Summary
This incident revolves around a Bash subshell side effect: when you wrap a function call in $(...), the function executes in a subshell, and any variables set inside it—including your captured PID—are lost when the subshell exits. The result is a mysteriously empty PID variable, even though the logic appears correct.
Root Cause
The root cause is subshell invocation caused by command substitution.
Key points:
$(showDialog ...)runs the function in a child process.- Variables set in a child process cannot propagate back to the parent shell.
$!inside a subshell refers to the PID of a background job in that subshell, not the parent.- When the subshell exits, all variable assignments disappear.
Why This Happens in Real Systems
Real-world shells behave this way because:
- Process isolation: subshells have their own PID namespace and environment.
- Command substitution semantics: designed to return output, not variable state.
- Bash 3.2 limitations: macOS ships an ancient Bash that lacks modern conveniences like
coproc.
These constraints make PID passing tricky unless you avoid subshells entirely.
Real-World Impact
This issue commonly causes:
- Lost PIDs, making it impossible to kill background processes later.
- Zombie dialogs or orphaned processes that persist after scripts finish.
- Race conditions when scripts assume a PID was captured but it wasn’t.
- Silent failures, because the script continues without obvious errors.
Example or Code (if necessary and relevant)
Below is a minimal, correct pattern for capturing the PID of an osascript dialog without invoking a subshell:
showDialog() {
local text="$1"
local seconds="$2"
IFS='' read -r -d '' js <<EOF
function run() {
const app = Application.currentApplication();
app.includeStandardAdditions = true;
app.displayDialog("$text", {
buttons: ["Close"],
defaultButton: "Close",
givingUpAfter: $seconds
});
}
EOF
osascript -l JavaScript -e "$js" &
dialog_pid=$!
}
And usage:
showDialog "Installing Microsoft Word..." 0
echo "Dialog PID is $dialog_pid"
# ... do work ...
kill "$dialog_pid"
How Senior Engineers Fix It
Experienced engineers avoid subshells and use patterns like:
- Never wrap a function call in
$(...)unless you need its stdout. - Return values via stdout, but assign variables in the parent shell.

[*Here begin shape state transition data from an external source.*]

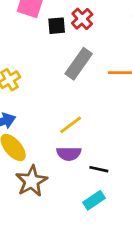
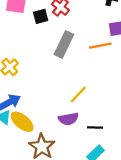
yellow line: (71, 125) -> (78, 95), moved

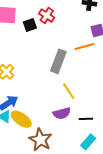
gray rectangle: (64, 44) -> (58, 61), moved
yellow line: (78, 95) -> (69, 91), turned -72

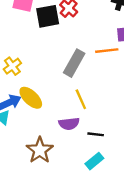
black square: (30, 25) -> (48, 16), size x1.5
yellow ellipse: (21, 119) -> (31, 98), moved

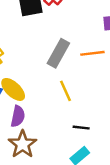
orange line: (107, 51) -> (92, 53), moved
purple semicircle: (69, 124) -> (18, 116), moved, turned -72

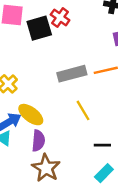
gray rectangle: (58, 53) -> (72, 74), turned 52

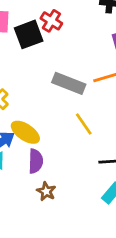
gray rectangle: (72, 74) -> (69, 83), turned 40
brown star: (46, 168) -> (46, 191), size x0.6

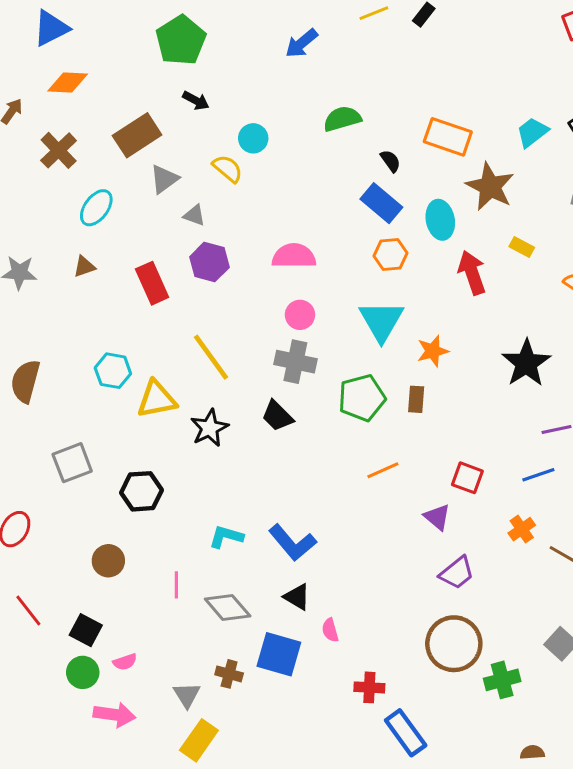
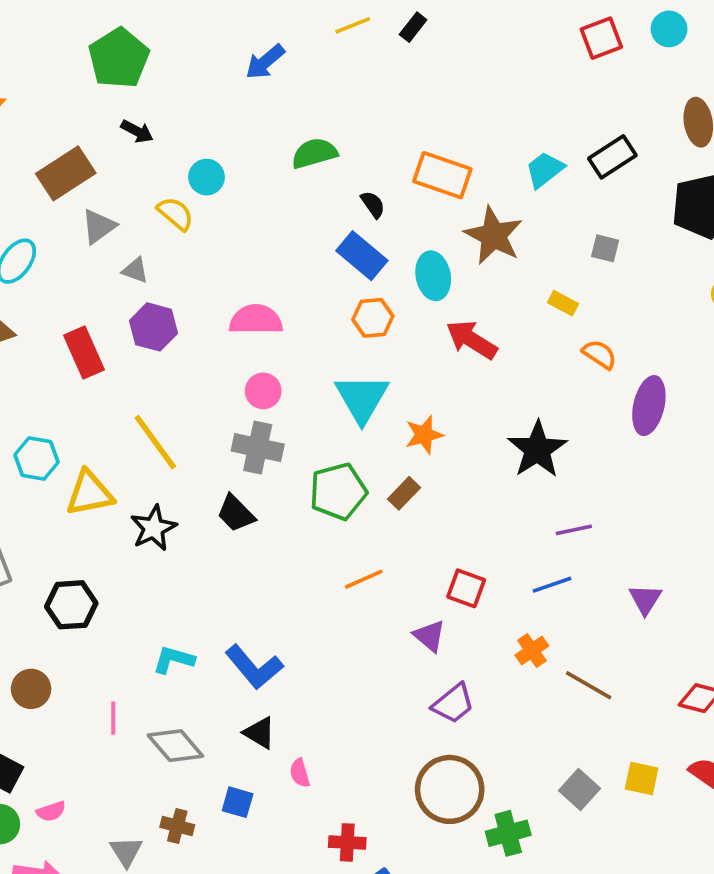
yellow rectangle: (522, 247) -> (563, 303), moved
red arrow: (472, 273) -> (472, 340), turned -39
brown rectangle: (416, 399) -> (404, 493), turned 40
blue square: (279, 654) -> (238, 802), size x0.6

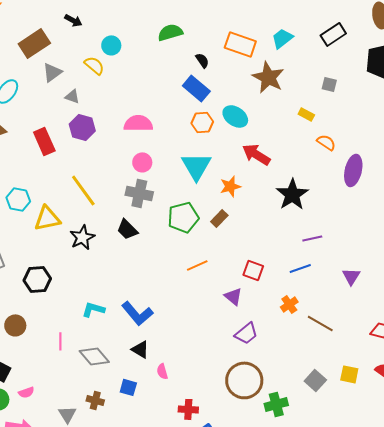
cyan trapezoid: (545, 170) -> (282, 38), moved
cyan ellipse: (433, 276) -> (235, 116), moved, turned -45
red arrow: (472, 340) -> (256, 154), moved

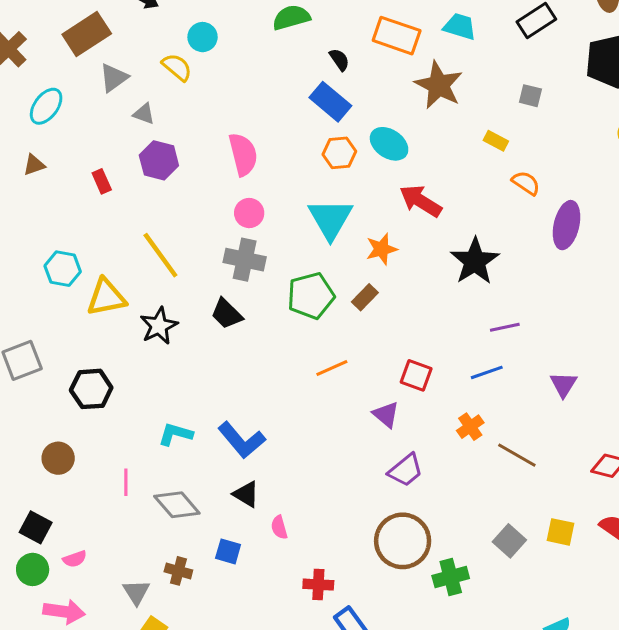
cyan trapezoid: (282, 38) -> (460, 26), turned 55
pink semicircle: (138, 123) -> (243, 154), turned 76
red rectangle: (44, 141) -> (102, 181), size x0.6

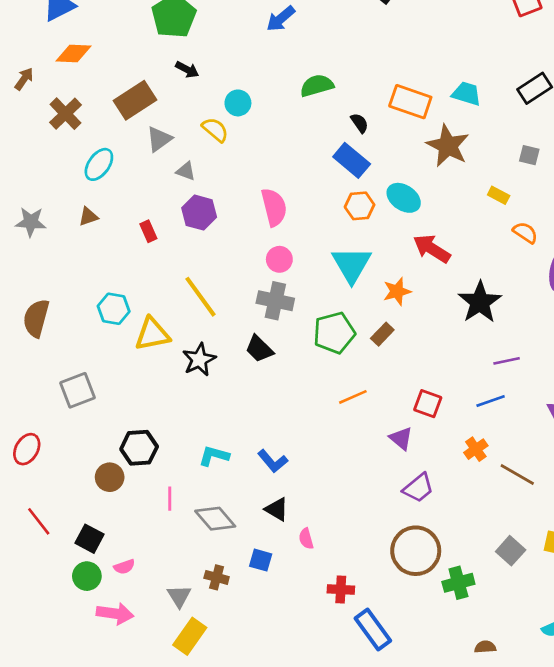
black hexagon: (91, 389) -> (139, 448), moved
blue L-shape: (242, 440) -> (273, 461), size x0.7

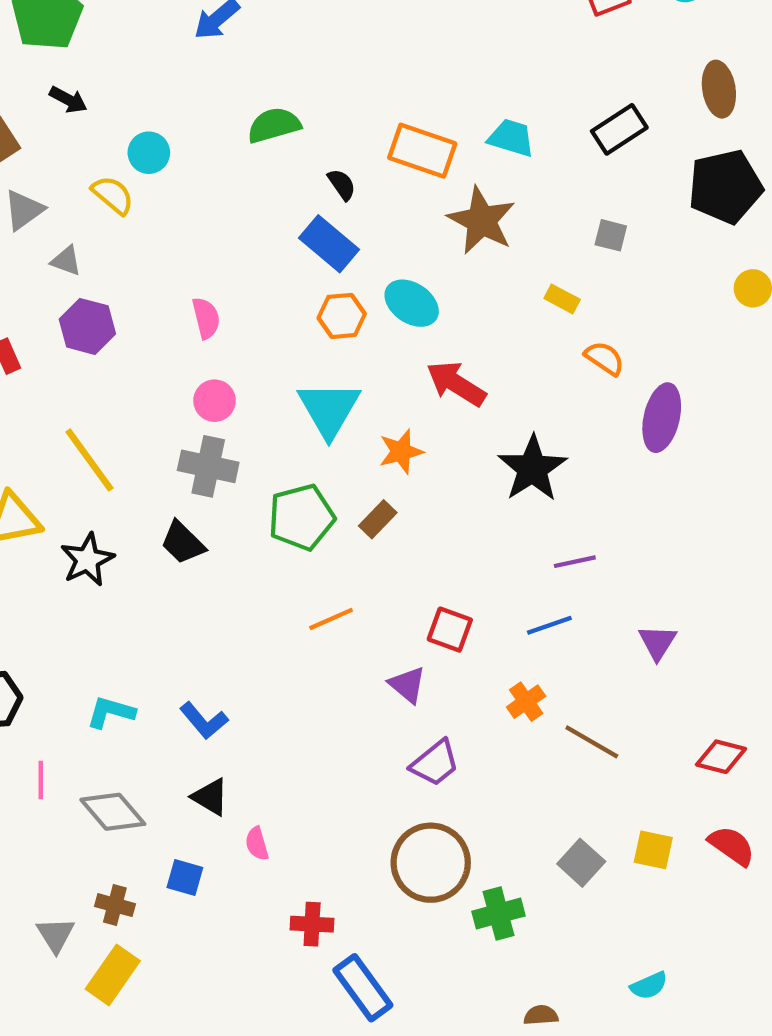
pink semicircle: (274, 207) -> (206, 318), size x0.7
yellow rectangle: (190, 636) -> (113, 975), moved

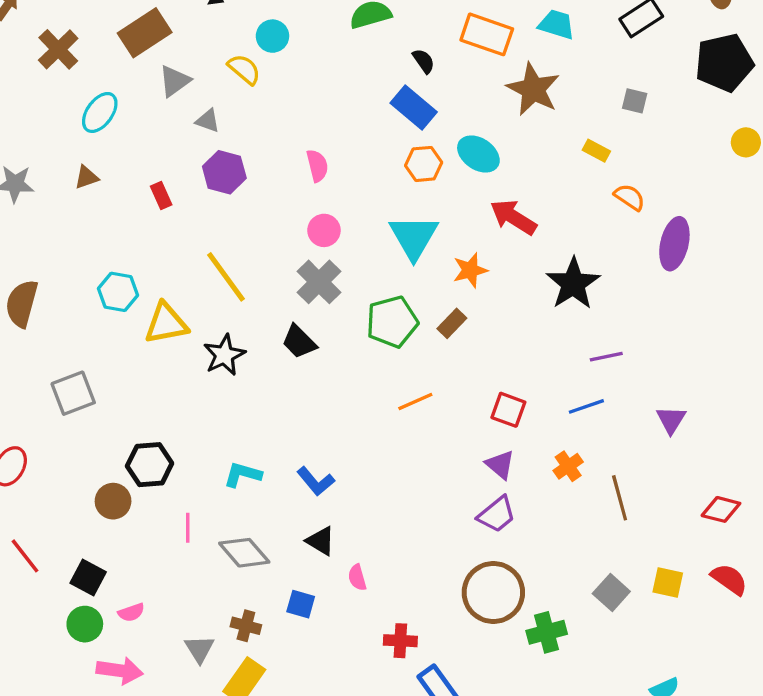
gray cross: (208, 466) -> (319, 282), turned 33
purple triangle: (407, 685) -> (500, 465), moved
brown line: (592, 742) -> (620, 498), turned 45

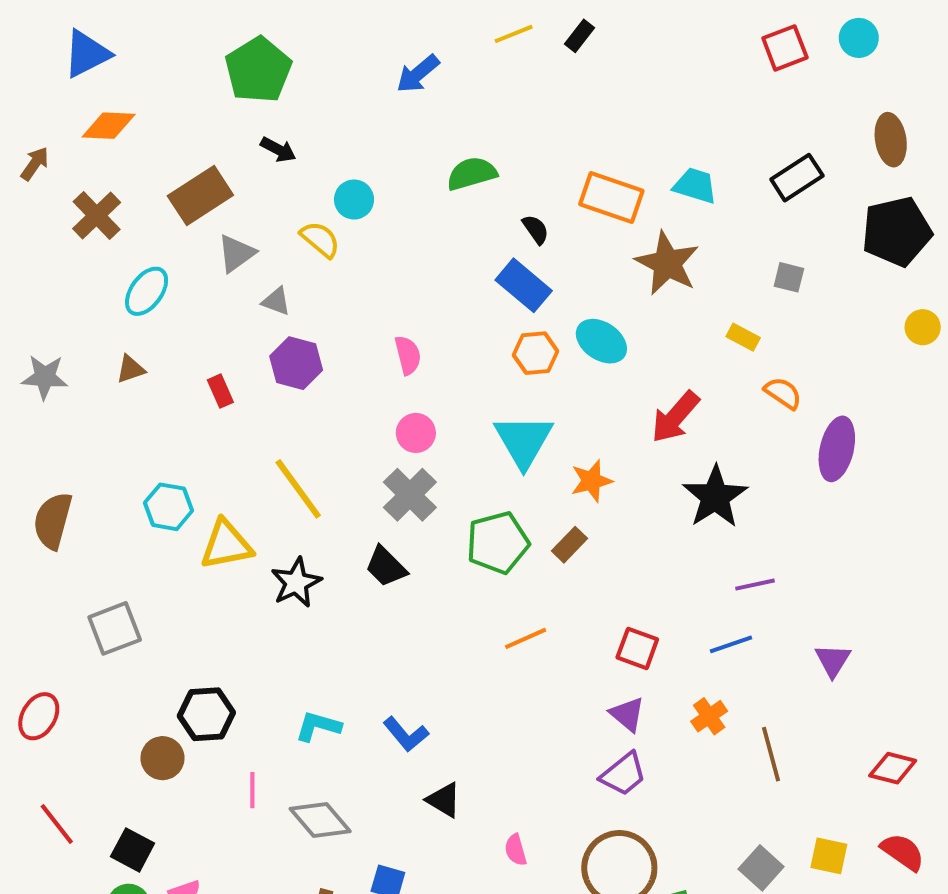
red arrow: (513, 217) -> (675, 417), moved, turned -81
black triangle: (321, 541) -> (444, 800), moved
pink semicircle: (357, 578) -> (516, 850), moved

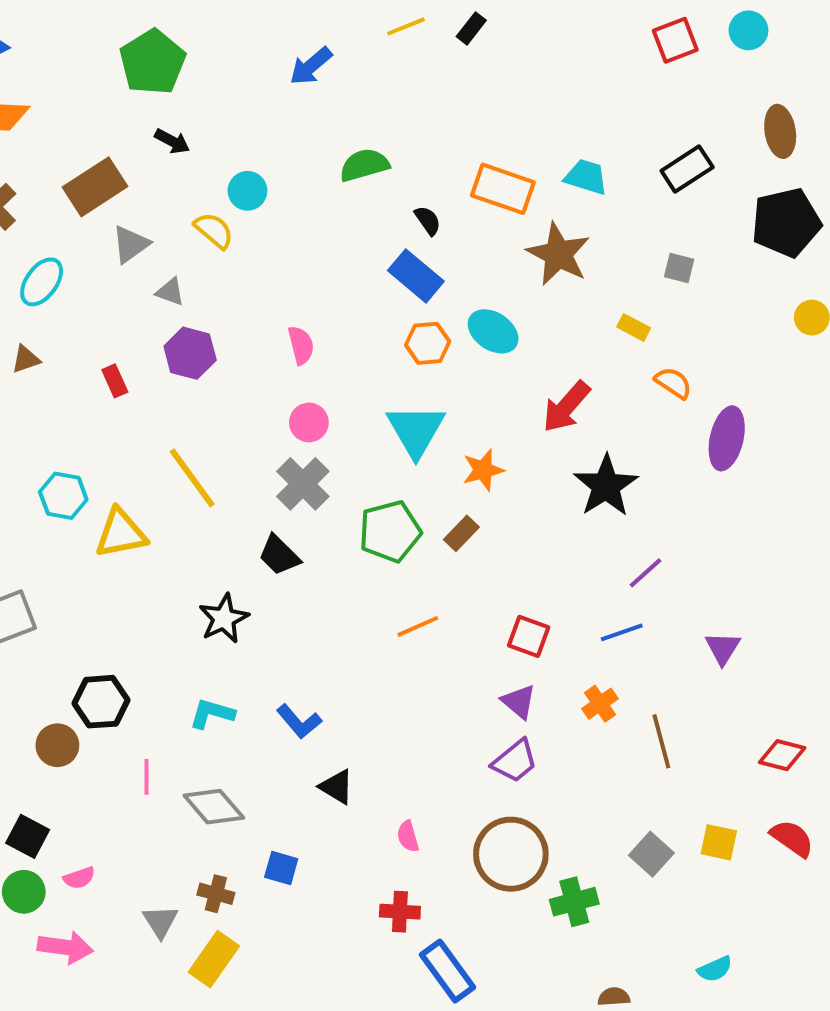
black star: (296, 583) -> (224, 619), moved
purple line: (755, 585) -> (646, 573), turned -30

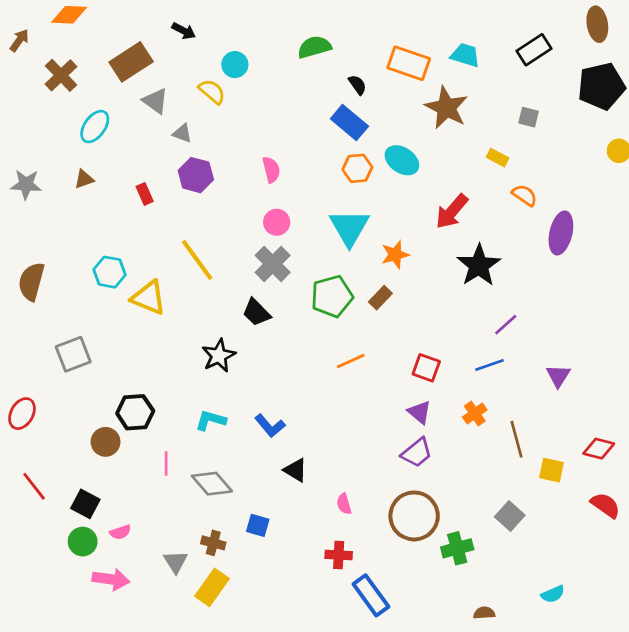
gray triangle: (131, 244) -> (155, 101), turned -48
yellow triangle: (121, 533) -> (149, 298), turned 33
yellow square: (719, 842) -> (552, 470), moved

- Capture PIDs immediately after backgrounding a process.
- Use global or higher-scope variables intentionally, not accidentally.
- Avoid unnecessary command substitution, especially around functions.
Typical fixes include:
- Calling the function directly:
showDialog "Hello" 0
instead of
$(showDialog "Hello" 0) - Storing the PID in a global variable the parent shell can read.
- Using FIFOs or temp files if interprocess communication is needed.
Why Juniors Miss It
Juniors often miss this because:
- Subshell behavior is invisible—the script “looks” like it should work.
- They assume functions behave like functions in other languages.
- They don’t yet know that
$(...)silently creates a new process. $!seems straightforward, but its scope is tied to the current shell.- macOS’s outdated Bash version makes debugging even more confusing.
The result is a classic early-career Bash pitfall: variables mysteriously disappearing due to subshell boundaries.